Low purchasing power – Most micro retailers have limited capital and, as a result, limiting purchasing power, meaning less ability to purchase large quantities and to qualify for volume discounts. For cash flow, they often tap into personal savings or reach out to family members.
Frequent delivery – Due to the lack of purchasing power and limited inventory, they often require more frequent delivery services, in some cases daily. For distribution companies, it is often unprofitable to provide high frequency delivery due to low volume purchases and high delivery cost.
Hard to reach- Due to the fragmented nature of micro retailers and limited number of large retailers, companies find it difficult to identify micro retailers as limited outlet information is available (some remain unregistered). Micro retailers are often in hard to reach areas and congested urban centres where conventional delivery vehicles can’t reach.
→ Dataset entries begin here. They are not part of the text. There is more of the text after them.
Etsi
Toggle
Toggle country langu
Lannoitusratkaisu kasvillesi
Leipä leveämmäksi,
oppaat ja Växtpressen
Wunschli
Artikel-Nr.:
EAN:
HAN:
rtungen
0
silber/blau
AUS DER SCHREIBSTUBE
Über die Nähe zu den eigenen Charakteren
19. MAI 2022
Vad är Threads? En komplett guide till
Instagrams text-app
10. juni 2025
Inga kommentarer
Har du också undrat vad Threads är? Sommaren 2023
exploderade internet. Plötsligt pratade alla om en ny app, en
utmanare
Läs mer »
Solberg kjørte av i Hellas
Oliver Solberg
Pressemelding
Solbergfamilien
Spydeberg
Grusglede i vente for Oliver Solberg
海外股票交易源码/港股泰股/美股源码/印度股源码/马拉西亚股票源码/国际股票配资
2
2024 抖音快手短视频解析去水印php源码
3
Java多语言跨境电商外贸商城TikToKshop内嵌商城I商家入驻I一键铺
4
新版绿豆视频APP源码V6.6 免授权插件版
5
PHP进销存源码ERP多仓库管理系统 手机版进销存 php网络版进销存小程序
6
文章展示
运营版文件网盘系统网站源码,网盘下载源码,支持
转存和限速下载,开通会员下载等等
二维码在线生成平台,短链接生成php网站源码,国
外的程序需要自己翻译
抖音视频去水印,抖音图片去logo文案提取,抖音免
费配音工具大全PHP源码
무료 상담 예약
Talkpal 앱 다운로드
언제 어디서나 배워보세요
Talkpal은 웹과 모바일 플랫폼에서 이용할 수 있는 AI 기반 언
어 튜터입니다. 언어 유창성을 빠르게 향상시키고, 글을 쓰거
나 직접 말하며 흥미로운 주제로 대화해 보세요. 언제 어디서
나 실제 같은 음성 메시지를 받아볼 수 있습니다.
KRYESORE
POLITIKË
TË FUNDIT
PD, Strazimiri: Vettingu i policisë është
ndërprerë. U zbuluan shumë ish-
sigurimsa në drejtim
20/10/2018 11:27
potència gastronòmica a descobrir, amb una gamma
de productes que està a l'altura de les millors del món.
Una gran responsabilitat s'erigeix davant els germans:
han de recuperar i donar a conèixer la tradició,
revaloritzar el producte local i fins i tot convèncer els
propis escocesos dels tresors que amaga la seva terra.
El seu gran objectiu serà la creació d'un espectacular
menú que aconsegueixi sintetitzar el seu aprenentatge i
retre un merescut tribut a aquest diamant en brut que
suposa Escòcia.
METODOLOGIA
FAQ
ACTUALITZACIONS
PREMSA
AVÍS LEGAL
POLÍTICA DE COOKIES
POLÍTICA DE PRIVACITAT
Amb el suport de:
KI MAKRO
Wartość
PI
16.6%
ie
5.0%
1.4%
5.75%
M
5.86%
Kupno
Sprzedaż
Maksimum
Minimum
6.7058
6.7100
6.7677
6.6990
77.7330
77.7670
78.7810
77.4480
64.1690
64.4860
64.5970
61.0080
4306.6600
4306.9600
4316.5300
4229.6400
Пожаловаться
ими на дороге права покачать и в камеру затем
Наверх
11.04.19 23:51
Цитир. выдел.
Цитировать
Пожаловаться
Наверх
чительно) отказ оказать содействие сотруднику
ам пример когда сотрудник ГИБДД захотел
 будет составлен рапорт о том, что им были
Hence, micro retailers often remain underserved, leaving the retail base to informal distributors and wholesalers.
Reliance on intermediaries – Micro retailers often make use of intermediaries, such as wholesalers or distributors, to break bulk (e.g. smaller and cheaper quantities). These wholesalers and distributors often provide a credit line when required. However, though smaller quantities are more affordable, they often pay higher purchase prices.
Lack of knowledge – Micro retailers often lack the knowledge to identify growth opportunities, credit sources and micro finance providers. They often lack the required market knowledge to purchase the right product categories and varieties. Poor purchase decisions might lead to low returns on investment that tie up cash flow in slow moving items.
Limited trading spaces – Hawkers are constantly on the move and often have to travel long distances to get to the market and trading spaces. As they operate in high traffic and dense areas, adequate space is both limited and expensive. Local authorities often view them more as a nuisance than small enterprises that provided employment and services. In some cases they might collaborate to hire security guards to protect their goods. This cuts into their profit margins, especially taking into consideration their low margins.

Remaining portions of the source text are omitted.